◆ Work order
For the entries below, the result should be an exact transcription of the lines from the one with "剧情 (200, 544)" up to and including the one with "第08集 (253, 924)", and only those.

========================

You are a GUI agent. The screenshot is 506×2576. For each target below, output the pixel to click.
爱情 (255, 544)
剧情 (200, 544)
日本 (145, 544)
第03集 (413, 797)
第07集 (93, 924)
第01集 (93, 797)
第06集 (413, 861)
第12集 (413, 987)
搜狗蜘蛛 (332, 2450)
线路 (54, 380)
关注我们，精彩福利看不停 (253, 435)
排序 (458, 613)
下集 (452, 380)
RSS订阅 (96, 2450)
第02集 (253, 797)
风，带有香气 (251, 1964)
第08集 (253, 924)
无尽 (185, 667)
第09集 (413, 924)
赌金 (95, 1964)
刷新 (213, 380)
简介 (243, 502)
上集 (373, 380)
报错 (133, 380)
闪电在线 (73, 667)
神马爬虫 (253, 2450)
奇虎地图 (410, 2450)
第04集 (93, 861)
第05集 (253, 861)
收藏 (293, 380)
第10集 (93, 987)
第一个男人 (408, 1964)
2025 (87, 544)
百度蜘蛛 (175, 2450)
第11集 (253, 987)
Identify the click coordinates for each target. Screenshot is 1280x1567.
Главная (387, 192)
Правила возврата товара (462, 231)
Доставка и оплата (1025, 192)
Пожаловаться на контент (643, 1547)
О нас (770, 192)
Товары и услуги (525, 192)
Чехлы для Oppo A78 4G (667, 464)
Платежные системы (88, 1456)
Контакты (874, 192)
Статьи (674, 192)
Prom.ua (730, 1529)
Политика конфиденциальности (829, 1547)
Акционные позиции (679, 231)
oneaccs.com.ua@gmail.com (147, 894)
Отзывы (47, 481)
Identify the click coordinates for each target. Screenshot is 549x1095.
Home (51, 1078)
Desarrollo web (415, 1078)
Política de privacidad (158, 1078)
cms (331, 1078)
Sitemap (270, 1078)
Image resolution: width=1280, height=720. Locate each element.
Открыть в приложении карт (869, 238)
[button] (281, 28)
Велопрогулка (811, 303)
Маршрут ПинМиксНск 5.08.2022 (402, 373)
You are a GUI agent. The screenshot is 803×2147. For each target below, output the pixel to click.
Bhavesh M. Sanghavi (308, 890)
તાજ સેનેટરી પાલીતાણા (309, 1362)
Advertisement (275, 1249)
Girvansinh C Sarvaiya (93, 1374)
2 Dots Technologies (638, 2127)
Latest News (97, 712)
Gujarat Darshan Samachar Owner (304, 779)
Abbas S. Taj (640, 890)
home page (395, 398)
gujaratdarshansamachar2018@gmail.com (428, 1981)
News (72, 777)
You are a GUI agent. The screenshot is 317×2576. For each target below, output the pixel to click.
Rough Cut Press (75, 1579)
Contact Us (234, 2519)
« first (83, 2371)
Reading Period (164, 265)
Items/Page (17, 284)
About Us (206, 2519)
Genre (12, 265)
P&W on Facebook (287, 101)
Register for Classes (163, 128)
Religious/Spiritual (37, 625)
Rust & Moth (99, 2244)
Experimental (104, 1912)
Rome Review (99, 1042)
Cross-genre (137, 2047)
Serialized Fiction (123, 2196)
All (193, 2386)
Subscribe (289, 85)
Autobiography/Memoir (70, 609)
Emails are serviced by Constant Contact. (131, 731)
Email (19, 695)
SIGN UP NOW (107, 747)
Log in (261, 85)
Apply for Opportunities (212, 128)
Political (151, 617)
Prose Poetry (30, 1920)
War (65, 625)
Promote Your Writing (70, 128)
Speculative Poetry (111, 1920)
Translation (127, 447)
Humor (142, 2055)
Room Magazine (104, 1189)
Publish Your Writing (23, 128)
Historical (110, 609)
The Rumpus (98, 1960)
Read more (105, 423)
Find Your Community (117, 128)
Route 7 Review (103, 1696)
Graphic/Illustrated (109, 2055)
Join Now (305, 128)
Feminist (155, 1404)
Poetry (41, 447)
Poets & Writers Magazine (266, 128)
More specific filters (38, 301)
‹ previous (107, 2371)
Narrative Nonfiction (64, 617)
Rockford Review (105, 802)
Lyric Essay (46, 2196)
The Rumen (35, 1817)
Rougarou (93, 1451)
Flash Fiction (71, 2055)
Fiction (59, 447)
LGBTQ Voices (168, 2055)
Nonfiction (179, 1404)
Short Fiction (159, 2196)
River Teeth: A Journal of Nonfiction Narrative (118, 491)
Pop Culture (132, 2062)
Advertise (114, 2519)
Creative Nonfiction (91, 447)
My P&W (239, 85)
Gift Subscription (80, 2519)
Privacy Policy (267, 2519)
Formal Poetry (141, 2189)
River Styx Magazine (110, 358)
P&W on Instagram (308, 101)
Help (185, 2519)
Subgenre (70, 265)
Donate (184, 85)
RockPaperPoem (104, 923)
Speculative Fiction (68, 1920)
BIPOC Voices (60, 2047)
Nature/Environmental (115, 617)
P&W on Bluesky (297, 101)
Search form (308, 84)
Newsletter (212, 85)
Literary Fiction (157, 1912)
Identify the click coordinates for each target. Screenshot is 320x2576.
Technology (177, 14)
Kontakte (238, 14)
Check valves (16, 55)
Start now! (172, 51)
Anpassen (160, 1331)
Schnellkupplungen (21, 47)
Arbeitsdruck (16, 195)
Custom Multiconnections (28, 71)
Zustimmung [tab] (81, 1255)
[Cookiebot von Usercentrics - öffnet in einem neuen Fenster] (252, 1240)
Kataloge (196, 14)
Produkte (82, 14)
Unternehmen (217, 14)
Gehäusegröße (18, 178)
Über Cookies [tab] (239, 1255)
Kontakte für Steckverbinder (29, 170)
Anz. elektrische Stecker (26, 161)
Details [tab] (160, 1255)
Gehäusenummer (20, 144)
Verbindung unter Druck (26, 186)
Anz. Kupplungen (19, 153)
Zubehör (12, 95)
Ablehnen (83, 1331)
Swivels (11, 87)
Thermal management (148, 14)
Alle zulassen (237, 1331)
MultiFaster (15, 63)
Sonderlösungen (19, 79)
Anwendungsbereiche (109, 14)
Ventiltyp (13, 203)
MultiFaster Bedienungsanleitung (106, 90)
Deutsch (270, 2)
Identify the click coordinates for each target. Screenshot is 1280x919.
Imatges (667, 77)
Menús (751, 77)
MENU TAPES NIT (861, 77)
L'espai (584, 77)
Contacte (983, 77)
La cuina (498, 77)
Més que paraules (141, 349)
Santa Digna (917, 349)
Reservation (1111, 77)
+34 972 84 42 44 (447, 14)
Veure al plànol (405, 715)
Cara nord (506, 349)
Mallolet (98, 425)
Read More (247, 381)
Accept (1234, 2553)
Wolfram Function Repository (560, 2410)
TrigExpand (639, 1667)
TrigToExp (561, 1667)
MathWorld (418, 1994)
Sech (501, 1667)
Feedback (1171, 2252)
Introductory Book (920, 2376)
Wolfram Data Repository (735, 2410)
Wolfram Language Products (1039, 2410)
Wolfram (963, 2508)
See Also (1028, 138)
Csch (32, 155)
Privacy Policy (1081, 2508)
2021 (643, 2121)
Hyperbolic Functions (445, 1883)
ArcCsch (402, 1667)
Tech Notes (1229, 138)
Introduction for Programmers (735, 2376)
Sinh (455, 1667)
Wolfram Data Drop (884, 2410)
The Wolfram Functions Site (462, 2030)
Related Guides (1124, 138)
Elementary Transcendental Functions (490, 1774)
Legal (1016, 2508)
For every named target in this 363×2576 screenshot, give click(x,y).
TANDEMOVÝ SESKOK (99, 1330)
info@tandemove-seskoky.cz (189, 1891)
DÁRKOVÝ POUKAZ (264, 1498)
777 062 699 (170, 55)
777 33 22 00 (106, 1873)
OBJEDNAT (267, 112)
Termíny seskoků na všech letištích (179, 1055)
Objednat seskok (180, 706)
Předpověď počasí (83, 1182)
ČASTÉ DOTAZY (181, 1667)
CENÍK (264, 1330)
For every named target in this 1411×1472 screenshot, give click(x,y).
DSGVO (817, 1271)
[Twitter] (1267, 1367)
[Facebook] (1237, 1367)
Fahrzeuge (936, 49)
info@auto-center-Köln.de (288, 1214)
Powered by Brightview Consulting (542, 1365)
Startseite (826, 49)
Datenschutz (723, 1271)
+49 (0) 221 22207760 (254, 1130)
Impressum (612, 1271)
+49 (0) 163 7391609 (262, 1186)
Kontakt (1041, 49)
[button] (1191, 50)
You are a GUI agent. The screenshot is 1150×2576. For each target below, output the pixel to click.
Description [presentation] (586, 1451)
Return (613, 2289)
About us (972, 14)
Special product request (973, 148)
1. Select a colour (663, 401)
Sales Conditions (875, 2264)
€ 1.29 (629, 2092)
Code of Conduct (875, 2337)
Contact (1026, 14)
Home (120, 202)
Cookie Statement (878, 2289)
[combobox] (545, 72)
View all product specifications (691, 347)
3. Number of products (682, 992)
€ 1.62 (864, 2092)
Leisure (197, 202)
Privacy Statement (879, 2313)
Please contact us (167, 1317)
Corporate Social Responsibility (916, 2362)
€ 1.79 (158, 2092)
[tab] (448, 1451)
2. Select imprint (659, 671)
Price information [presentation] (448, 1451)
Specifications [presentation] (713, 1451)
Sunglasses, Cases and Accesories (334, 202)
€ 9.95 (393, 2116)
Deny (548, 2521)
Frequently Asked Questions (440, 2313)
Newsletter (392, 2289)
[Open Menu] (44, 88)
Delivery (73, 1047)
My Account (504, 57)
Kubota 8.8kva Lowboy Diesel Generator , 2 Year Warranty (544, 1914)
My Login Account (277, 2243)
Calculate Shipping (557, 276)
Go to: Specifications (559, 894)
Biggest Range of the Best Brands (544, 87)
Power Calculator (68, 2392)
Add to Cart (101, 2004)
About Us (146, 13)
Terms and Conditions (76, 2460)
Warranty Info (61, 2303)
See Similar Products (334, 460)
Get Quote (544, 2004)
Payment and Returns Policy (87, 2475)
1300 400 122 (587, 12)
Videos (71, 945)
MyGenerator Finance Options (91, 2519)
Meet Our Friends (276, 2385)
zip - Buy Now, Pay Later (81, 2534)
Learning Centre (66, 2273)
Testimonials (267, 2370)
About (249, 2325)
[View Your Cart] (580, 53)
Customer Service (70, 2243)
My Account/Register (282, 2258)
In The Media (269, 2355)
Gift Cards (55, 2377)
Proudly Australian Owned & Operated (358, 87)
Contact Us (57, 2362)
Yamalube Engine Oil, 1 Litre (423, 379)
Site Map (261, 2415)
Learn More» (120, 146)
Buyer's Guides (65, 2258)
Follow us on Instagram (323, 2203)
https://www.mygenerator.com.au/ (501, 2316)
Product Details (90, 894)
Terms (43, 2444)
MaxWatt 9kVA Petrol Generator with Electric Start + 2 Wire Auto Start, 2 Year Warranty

========================

◆ Result of this exercise
剧情 (200, 544)
日本 (145, 544)
第03集 (413, 797)
第07集 (93, 924)
第01集 (93, 797)
第06集 (413, 861)
第12集 (413, 987)
搜狗蜘蛛 (332, 2450)
线路 (54, 380)
关注我们，精彩福利看不停 (253, 435)
排序 (458, 613)
下集 (452, 380)
RSS订阅 (96, 2450)
第02集 (253, 797)
风，带有香气 (251, 1964)
第08集 (253, 924)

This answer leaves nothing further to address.